CFD-DEM Study of heat and mass transfer of ellipsoidal particles in fluidized bed dryers

In this paper, a 2D computational fluid dynamics (CFD) approach combined with 3D discrete element method (DEM) is extended by incorporating heat, mass transfers, and drying kinetic models to study the drying of ellipsoidal particles with equivalent volumes in fluidized beds. The validity of the proposed model is tested in terms of hydrodynamic and mass transfer behaviors. It is shown that the simulation results are in well-agreement with existing correlation or data. Finally, the effects of aspect ratio on heat and mass transfer behaviors at the same superficial gas velocity are then analyzed to improve the fundamental understanding of the system.
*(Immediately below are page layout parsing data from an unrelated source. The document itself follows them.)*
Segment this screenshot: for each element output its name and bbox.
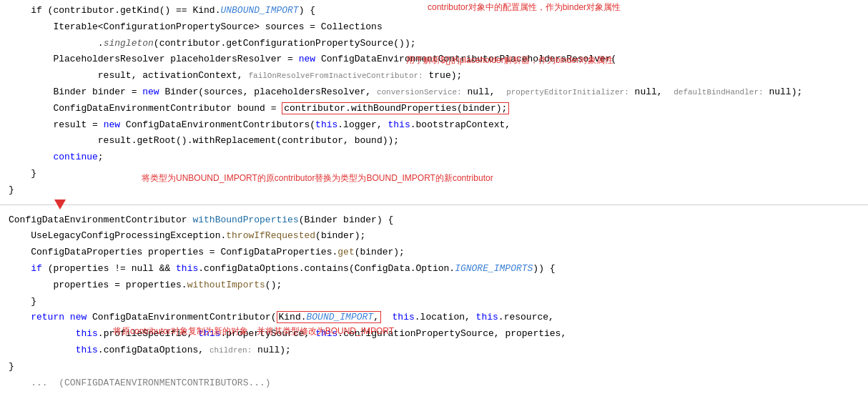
code-line-9: result.getRoot().withReplacement(contrib… xyxy=(0,133,868,149)
bottom-line-6: } xyxy=(0,294,868,310)
bottom-line-3: ConfigDataProperties properties = Config… xyxy=(0,245,868,261)
bottom-code-section: 将原contributor对象复制为新的对象，并将其类型修改为BOUND_IMP… xyxy=(0,205,868,395)
code-line-5: result, activationContext, failOnResolve… xyxy=(0,68,868,84)
code-line-10: continue; xyxy=(0,149,868,166)
bottom-line-4: if (properties != null && this.configDat… xyxy=(0,261,868,277)
code-line-2: Iterable<ConfigurationPropertySource> so… xyxy=(0,19,868,36)
bottom-line-10: } xyxy=(0,359,868,375)
bottom-line-7: return new ConfigDataEnvironmentContribu… xyxy=(0,310,868,326)
code-container: contributor对象中的配置属性，作为binder对象属性 用于解析${}… xyxy=(0,0,868,404)
bottom-line-5: properties = properties.withoutImports()… xyxy=(0,277,868,294)
bottom-line-11: ... (CONFIGDATAENVIRONMENTCONTRIBUTORS..… xyxy=(0,375,868,392)
bottom-line-1: ConfigDataEnvironmentContributor withBou… xyxy=(0,212,868,229)
annotation-placeholder: 用于解析${}的placeholder解析器，作为binder对象属性 xyxy=(406,54,613,66)
code-line-8: result = new ConfigDataEnvironmentContri… xyxy=(0,117,868,134)
down-arrow-icon xyxy=(54,199,66,210)
code-line-12: } xyxy=(0,182,868,199)
annotation-replace: 将类型为UNBOUND_IMPORT的原contributor替换为类型为BOU… xyxy=(142,172,493,184)
annotation-binder-props: contributor对象中的配置属性，作为binder对象属性 xyxy=(428,1,621,14)
code-line-6: Binder binder = new Binder(sources, plac… xyxy=(0,84,868,101)
code-line-7: ConfigDataEnvironmentContributor bound =… xyxy=(0,101,868,117)
bottom-line-2: UseLegacyConfigProcessingException.throw… xyxy=(0,228,868,245)
annotation-copy-type: 将原contributor对象复制为新的对象，并将其类型修改为BOUND_IMP… xyxy=(113,325,394,338)
bottom-line-9: this.configDataOptions, children: null); xyxy=(0,343,868,359)
code-line-3: .singleton(contributor.getConfigurationP… xyxy=(0,36,868,52)
top-code-section: contributor对象中的配置属性，作为binder对象属性 用于解析${}… xyxy=(0,0,868,205)
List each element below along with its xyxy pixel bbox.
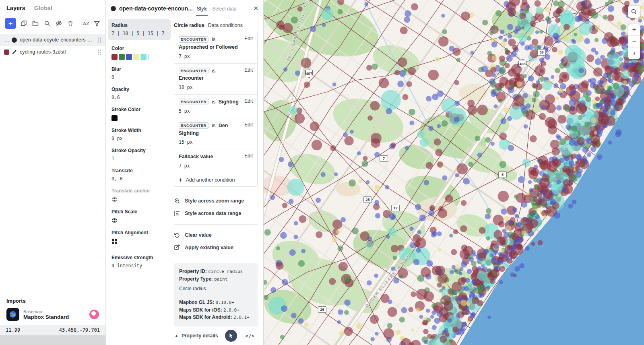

It is demonstrated that the spherical particle has the highest drying rate compared to other ellipsoidal particles due to its highest average Reynold number of individual particles. The obtained results should be useful to the devel-opment of the fundamental understanding and optimization of fluidized bed dryers.

Automated summary

In this paper, a combined approach of 2D computational fluid dynamics (CFD) and 3D discrete element method (DEM) is used to study the drying of ellipsoidal particles in fluidized beds. The model incorporates heat, mass transfers, and drying kinetic models. The validity of the model is tested and the results show good agreement with existing correlation or data. The influence of aspect ratio on heat and mass transfer behaviors is analyzed to improve the fundamental understanding of the system.